Hipertireoidismo por Dr. Renato de Castro Capuzzo da SBCCP

1) O que é hipertireoidismo?

É uma condição clínica causada pelo excesso de hormônios tireoidianos circulantes, devido a um aumento da produção ou da liberação destes.

2) Quais os sintomas do hipertireoidismo?

São: hiperatividade, alteração de humor (irritabilidade), sudorese e intolerância ao calor, palpitações, fadiga, fraqueza, perda de peso e aumento do apetite (ganho de peso é raro), aumento da freqüência das evacuações, alterações da menstruação (em geral, interrupção).

O médico ainda pode notar sinais, como: taquicardia, arritmias cardíacas, tremor fino, pele quente e úmida, alopécia, retração palpebral, entre outros.

Especificamente para a doença de Graves, a causa mais comum de hipertireoidismo, ainda há bócio difuso (aumento da glândula como um todo), exoftalmopatia (“olhos saltados”) e alterações cutâneas.

3) Quais as causas de hipertireoidismo?

A principal causa de hipertireoidismo é a Doença de Graves, uma patologia que acomete a tireóide, em que há produção de anticorpos que atacam a glândula simulando o hormônio TSH, um estimulador do funcionamento da tireóide. Esta é a causa de 3 em cada 4 casos de hipertireoidismo.

Há também o bócio nodular tóxico, que apresenta nódulos tireoidianos (único ou múltiplos) que produzem hormônios independentemente do controle do organismo (nódulos quentes). Esta doença geralmente acomete pacientes mais idosos, mas pode ocorrer em todas as idades..

4) Qual a freqüência de aparecimento da Doença de Graves ?

Esta doenca é relativamente comum e acomete 2% das mulheres e 0,2% dos homens. Ela geralmente ocorre em mulheres em idade reprodutiva.

5) Quais os tratamentos para hipertireoidismo?

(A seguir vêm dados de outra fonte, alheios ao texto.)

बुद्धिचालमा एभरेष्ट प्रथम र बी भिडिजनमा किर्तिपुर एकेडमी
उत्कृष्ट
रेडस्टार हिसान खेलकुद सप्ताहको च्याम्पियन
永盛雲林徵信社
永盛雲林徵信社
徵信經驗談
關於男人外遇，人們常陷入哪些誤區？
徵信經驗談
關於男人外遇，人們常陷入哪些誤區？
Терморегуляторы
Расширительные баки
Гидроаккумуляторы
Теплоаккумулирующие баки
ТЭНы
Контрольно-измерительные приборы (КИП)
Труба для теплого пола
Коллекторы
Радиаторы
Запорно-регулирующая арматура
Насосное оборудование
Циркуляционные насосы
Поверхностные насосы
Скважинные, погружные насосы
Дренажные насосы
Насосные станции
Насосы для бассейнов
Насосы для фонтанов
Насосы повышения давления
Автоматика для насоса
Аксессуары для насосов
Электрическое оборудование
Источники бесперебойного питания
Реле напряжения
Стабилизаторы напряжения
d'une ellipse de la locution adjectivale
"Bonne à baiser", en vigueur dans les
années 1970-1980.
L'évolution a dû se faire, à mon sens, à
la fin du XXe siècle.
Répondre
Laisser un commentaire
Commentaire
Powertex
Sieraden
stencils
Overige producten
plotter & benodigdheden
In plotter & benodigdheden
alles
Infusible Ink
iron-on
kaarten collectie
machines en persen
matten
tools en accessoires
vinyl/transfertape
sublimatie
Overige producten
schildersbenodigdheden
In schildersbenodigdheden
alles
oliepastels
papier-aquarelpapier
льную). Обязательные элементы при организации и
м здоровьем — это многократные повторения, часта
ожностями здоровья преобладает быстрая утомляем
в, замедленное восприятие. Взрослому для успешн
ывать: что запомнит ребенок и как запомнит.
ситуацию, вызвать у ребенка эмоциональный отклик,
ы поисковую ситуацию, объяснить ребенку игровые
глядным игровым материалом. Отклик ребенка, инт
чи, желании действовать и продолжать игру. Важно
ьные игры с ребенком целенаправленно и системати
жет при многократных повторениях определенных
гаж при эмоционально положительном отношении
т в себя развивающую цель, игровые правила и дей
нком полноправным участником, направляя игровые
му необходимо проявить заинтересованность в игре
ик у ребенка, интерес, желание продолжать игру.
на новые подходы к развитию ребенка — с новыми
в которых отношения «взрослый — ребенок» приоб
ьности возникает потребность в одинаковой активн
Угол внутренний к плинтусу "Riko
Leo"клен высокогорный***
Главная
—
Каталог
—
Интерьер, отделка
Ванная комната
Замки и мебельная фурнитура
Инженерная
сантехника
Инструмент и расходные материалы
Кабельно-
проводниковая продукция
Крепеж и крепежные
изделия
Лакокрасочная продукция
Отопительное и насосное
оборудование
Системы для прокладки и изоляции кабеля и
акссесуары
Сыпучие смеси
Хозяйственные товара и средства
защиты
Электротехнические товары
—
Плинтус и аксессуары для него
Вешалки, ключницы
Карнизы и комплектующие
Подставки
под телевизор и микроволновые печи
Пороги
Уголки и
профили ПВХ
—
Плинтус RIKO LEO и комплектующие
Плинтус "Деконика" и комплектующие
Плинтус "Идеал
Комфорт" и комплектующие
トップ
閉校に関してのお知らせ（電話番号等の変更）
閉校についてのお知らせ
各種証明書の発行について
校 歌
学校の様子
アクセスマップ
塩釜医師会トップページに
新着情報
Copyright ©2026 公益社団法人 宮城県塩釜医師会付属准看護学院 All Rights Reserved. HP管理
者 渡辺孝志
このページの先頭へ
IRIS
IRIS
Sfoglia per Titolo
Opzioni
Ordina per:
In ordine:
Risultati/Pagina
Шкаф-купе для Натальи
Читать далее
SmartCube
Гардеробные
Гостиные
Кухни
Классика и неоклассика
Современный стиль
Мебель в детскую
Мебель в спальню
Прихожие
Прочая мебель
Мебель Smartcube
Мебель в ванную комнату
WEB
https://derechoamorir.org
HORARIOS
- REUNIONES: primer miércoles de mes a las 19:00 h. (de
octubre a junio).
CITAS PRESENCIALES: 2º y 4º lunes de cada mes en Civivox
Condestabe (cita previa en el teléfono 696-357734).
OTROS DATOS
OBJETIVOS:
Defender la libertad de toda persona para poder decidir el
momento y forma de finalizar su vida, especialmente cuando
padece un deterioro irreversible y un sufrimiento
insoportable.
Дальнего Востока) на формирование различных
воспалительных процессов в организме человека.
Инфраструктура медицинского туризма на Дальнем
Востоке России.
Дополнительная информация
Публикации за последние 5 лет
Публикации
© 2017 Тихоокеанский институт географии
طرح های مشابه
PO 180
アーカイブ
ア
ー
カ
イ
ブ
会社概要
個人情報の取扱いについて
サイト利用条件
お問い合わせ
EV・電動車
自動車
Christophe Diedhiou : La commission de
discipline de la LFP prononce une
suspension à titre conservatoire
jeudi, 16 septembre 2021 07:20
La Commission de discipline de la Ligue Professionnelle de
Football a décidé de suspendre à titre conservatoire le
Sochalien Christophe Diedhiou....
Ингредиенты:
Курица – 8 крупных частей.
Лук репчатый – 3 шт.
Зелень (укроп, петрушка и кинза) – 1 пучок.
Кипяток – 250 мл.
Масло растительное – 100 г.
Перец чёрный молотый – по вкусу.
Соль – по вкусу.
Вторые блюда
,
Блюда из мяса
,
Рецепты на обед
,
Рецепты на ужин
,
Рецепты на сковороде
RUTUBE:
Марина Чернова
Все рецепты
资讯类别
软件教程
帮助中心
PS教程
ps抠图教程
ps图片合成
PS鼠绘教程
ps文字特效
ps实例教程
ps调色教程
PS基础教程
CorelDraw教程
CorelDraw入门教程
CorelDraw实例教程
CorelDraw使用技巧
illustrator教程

Os tratamentos disponíveis para a doença de Graves são:

Drogas antireoidianas: medicamentos como Propiltiuracil e Metimazol são utilizados para o controle do hipertireoidismo, pois atuam na glândula diminuindo a produção hormonal . Este é o tratamento inicial e o objetiva que o paciente apresente remissão da doença com o tratamento.

Terapia com Iodo radioativo: é administrada uma pequena dose de Iodo radioativo que provoca uma reação de lesão celular tireoidiana levando a diminuição do hipertireoidismo. É o método de escolha nos Estados Unidos.

Cirurgia: é um método extremamente eficiente de resolução do hipertireoidismo, porém é cada vez menos usado. Tem espaço nos bócios muito volumosos, na doença de Graves com nódulos e na falha dos tratamentos anteriores.

Nos bócios multinodulares tóxicos costuma-se indicar o tratamento cirúrgico ou Iodo radioativo.

6) Por que tratar o hipertireoidismo é difícil e muitos pacientes abandonam o tratamento?

O tratamento medicamentoso para o hipertireoidismo pode necessitar a administração de muitos comprimidos por dia e por tempo prolongado, pois os efeitos do hormônio tireoidiano são duradouros e necessitam muitas vezes vários meses de tratamento para se obter o controle da doença. Muitos pacientes abandonam o tratamento por dificuldade de tolerar o uso de tantos medicamentos e seus efeitos colaterais.

7) Qual a melhor opção de tratamento?

Diversos fatores vão nortear a decisão de seu médico sobre o tipo de tratamento que melhor se adapta a cada paciente. O método inicial de tratamento é o medicamentoso, e a terapia com iodo radioativo é em geral a opção mais utilizada como tratamento definitivo. Pacientes crianças, adolescentes, com bócios muito volumosos ou com nódulos são mais tendentes ao tratamento cirúrgico.

8) A cirurgia para o hipertireoidismo requer algum preparo?

Sim. A condição ideal para se realizar o tratamento cirúrgico do hipertireoidismo e quando se obtém o controle dos níveis hormonais com o uso de medicação antitireoidiana e beta-bloqueadores. Esta situação pode requerer meses de preparo. Além disso, alguns cirurgiões administram altas doses de Iodo(Lugol) previamente à cirurgia com o intuito de facilitar o procedimento, pois a glândula torna-se menos sangrante e mais fácil de manipular.